- Developers: MinIO, Inc
- Release: release-1434511043 / 17 June 2015; 11 years ago
- Stable release: 2025-06-13T11-33-47Z / 23 June 2025; 14 months ago
- Written in: Go
- Type: Object storage
- License: GNU Affero GPL
- Website: min.io
- Repository: github.com/minio/minio ;

= MinIO =

High Performance Object Storage released under the AGPL open-source license

MinIO was an object storage system released under GNU Affero General Public License v3.0. It is API compatible with the Amazon S3 cloud storage service. It is capable of working with unstructured data such as photos, videos, log files, backups, and container images with the maximum supported object size being 50TB.
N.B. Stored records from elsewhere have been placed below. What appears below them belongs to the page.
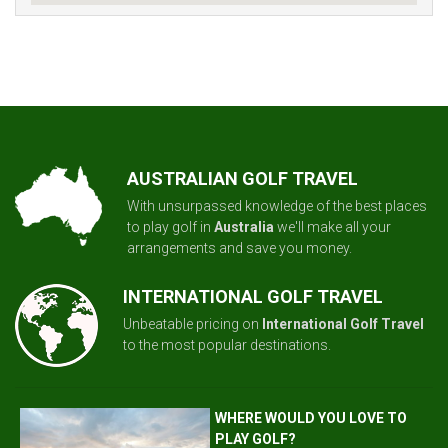
AUSTRALIAN GOLF TRAVEL
With unsurpassed knowledge of the best places
to play golf in
Australia
we'll make all your
arrangements and save you money.
INTERNATIONAL GOLF TRAVEL
Unbeatable pricing on
International Golf Travel
to the most popular destinations.
WHERE WOULD YOU LOVE TO
PLAY GOLF?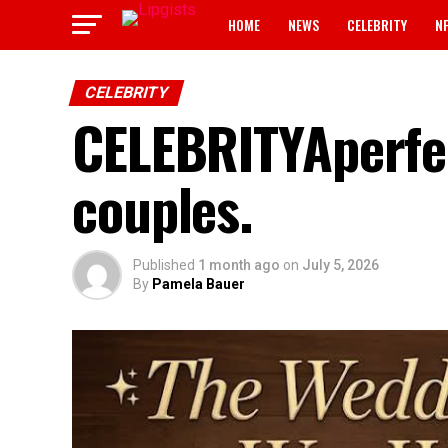
HOME
NEWS
CELEBRITY
N
CELEBRITY
CELEBRITYAperfec
couples.
Published
1 month ago
on
July 5, 2026
By
Pamela Bauer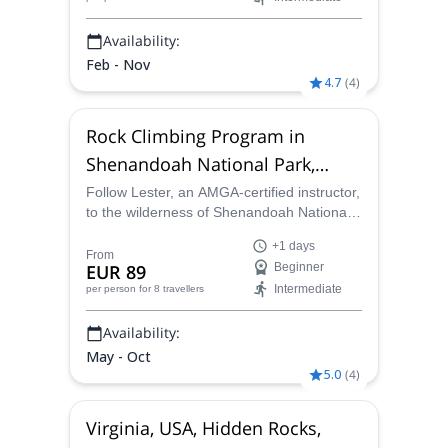
Availability:
Feb - Nov
4.7
(
4
)
Rock Climbing Program in
Shenandoah National Park,
Virginia
Follow Lester, an AMGA-certified instructor,
to the wilderness of Shenandoah National
Park and enjoy a rock climbing program in
+1 days
Virginia and the incomparable Blue Ridge
From
EUR 89
Beginner
Mountains.
Intermediate
per person
for 8 travellers
Availability:
May - Oct
5.0
(
4
)
Virginia, USA, Hidden Rocks,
== History & development ==
MinIO was developed by MinIO Inc, a Silicon Valley–based technology startup founded in November 2014.
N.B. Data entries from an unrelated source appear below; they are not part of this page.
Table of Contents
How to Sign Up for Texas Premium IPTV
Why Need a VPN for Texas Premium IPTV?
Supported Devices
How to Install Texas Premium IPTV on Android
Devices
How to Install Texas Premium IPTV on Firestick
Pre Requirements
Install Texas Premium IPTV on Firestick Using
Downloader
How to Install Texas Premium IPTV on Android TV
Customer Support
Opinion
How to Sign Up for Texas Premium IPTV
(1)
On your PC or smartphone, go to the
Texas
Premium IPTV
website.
MinIO has published a number of benchmarks to disclose both its own performance and the performance of an object storage in general. These benchmarks include comparisons to an Amazon S3 for Trino, Presto, and Spark, as well as throughput results for the S3Benchmark on HDD and NVMe drives.

MinIO was originally released under Apache License 2.0, but in 2021 it was migrated to AGPLv3.

MinIO released a free "community edition" which is only distributed as a source code release and has a greatly simplified administration interface.

In February 2026 Minio, Inc stopped developing MinIO after it had previously stopped distributing compiled versions and accepting new features for their product. Since then it is not maintained anymore.

== Architecture ==
MinIO's storage stack has three major components: MinIO Server, MinIO Client (a.k.a. mc, which is a command-line client for the object and file management with any Amazon S3 compatible servers), and MinIO Client SDK, which can be used by application developers to interact with any Amazon S3 compatible server.

=== MinIO Server ===
MinIO cloud storage server is designed to be bundled along with an existing application stack, and is optimized for large enterprise deployments. MinIO server can be installed both on physical and virtual machines or launched as Docker containers and deployed on container orchestration platforms like Kubernetes.

=== MinIO Client ===
MinIO Client provides an alternative to the standard UNIX commands (e.g. ls, cat, cp, mirror, diff, etc.) and adds support for Amazon S3 compatible cloud storage services. It works on Linux, Mac, and Windows platforms.

=== MinIO Client SDK ===
MinIO provides client SDK for Go, Java, Python, JavaScript, Haskell, and .NET Framework to access any Amazon S3 compatible object storage server.